The comments were both heartwarming and empowering, like the modern equivalent of Rosie the Riveter’s “We Can Do It.” I was reminded of my induction into the code of women returning to work after maternity leave—an at-once magical, emotional, sleepless, and difficult time—when tricks of the trade, mantras, and genius life hacks were passed along, like The Sisterhood of the Traveling Pants for adults. Going back to work as your mind, heart, and body are still adjusting to a new normal can feel overwhelming and stressful. (How will you do your job and take care of your child, too?) But if the following advice from dozens of mothers is any indication, you can do it. Here’s how.
1. Be kind to yourself.
I read this nugget online before returning from my own maternity leave. I now value it so much, it’s the only tattoo I’d ever consider. Try not to beat yourself up at home or at work. Instead, “at the end of each day, I tell myself how great it is that I was able to get two children up, fed, and clothed; drop one off at school; work a full day; and get them both fed, bathed, and back to bed,” one mom attorney told me. “I take a Jack Handey-on-SNL ‘I’m good enough, smart enough’ approach to parenting.”

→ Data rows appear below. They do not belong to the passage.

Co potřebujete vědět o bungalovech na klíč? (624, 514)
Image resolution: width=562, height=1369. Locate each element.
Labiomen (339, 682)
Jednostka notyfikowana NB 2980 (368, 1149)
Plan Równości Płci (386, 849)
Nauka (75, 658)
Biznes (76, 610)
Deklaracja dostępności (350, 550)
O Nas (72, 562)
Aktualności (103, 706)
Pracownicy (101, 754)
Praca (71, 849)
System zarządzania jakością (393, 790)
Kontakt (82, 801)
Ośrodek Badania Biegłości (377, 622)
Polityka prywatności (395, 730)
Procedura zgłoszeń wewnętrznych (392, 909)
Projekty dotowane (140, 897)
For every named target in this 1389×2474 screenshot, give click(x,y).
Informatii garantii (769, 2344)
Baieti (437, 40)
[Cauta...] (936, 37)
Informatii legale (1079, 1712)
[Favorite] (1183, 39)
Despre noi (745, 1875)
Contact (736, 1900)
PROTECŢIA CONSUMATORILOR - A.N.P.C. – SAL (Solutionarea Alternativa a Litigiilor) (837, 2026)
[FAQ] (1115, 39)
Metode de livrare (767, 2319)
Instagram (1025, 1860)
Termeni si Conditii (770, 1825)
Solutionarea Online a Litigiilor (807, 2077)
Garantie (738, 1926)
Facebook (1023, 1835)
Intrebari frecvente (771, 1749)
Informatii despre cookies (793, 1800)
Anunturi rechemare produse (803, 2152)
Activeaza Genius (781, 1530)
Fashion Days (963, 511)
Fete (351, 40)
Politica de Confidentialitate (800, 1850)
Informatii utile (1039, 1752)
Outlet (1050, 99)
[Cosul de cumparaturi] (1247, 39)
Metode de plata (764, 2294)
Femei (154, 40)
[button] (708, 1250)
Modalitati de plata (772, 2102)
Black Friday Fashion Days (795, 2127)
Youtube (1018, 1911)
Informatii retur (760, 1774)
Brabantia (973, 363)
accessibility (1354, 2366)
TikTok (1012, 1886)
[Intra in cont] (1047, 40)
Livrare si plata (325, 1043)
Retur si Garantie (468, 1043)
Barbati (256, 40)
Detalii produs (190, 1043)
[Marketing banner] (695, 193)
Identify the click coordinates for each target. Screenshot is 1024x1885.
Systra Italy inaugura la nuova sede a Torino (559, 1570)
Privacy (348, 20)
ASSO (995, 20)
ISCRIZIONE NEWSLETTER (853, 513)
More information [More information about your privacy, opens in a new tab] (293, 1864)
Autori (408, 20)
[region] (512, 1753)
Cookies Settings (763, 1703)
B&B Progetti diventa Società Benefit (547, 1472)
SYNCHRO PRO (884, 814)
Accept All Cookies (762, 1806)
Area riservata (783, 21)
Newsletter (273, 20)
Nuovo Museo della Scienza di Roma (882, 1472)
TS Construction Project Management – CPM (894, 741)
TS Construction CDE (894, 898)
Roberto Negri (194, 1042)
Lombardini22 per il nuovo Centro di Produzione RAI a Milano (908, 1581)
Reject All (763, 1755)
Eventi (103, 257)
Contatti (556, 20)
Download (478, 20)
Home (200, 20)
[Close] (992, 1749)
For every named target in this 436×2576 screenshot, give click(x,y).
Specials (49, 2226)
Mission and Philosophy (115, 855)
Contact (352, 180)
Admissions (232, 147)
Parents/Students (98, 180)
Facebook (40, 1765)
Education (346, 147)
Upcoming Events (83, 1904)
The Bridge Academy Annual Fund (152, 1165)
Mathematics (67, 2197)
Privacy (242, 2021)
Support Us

2. Have lunch or coffee with your boss a few weeks before your return.
Catching up on what’s going on at work and what projects await you will cut down on pre-first-day anxiety. (Periodic remote work-email-checking optional, especially if you’re an inbox-zero type.)
3. Remember that the first few weeks or months back are the hardest.
Set expectations accordingly. Don’t be ashamed to start out with a smaller assignment at work or swap out grocery shopping for Munchery. There’s no shame in saving your sanity.
4. Go back to work on a Wednesday or a week with a holiday.
“Don’t think about the fact that you’re going back ‘forever,’ ” one successful working mom said. “Just take it one day at a time and try to think about making it through until the weekend.”
Copious amounts of coffee.
6. Take care of yourself.
“Drink water, breathe, find a way to exercise at least a couple of times per week. Don’t try to work 10-plus-hour days,” one mom and professional advised. “Go home early if you need to. Cry if you need to.”
7. If you’re breast-feeding, buy a second set of pumping parts to leave at work.
Buy a cute insulated freezer bag to carry your pumped supply back and forth. (The chic breast-milk tote: It’s perfectly possible.)
8. Set a departure time in your head, talk it over with your boss, and stick to it.
You’ll get more done during the day if you know when you’re leaving. Your time is precious, so cut back on office gossip sessions and schedule meetings around coffee or lunch for maximum efficiency.
9. Do a dry run of your new morning routine before your first day back to work.
Walk through getting ready and the timing of how you and your partner, if you have one, will handle the morning routine. Consider having supplies packed and clothes set out—both yours and the baby’s—the night before.
10. Dress well, do well.
Shed your maternity-leave sweats and treat yourself to a haircut and a few new work pieces and shoes to boost your confidence. “I tried to look like I owned the place,” another attorney and mom told me, “even if I felt internally conflicted and would have preferred to be sitting home watching a few more weeks of Bravo.”
11. Don’t feel guilty if you’re excited.
After 12 weeks of maternity leave, I cried the day before I returned to work. I was sad to leave my daughter and mourning the end of that new phase of our life together. I also missed the fulfillment of doing a job I loved. Those two feelings aren’t mutually exclusive.
12. If a relative offers to watch your baby for the first day or week, accept.
Leaving the baby in the hands of someone you know and love can make for a less jarring transition.
13. If and when you feel guilty, remember: Your baby will be proud of you someday.
And he or she may even be better off because of your career. Frame the Harvard Business School study that found that daughters of women who work outside the home grow up to earn more and be bosses, while sons grow up to be more involved in household chores and childcare.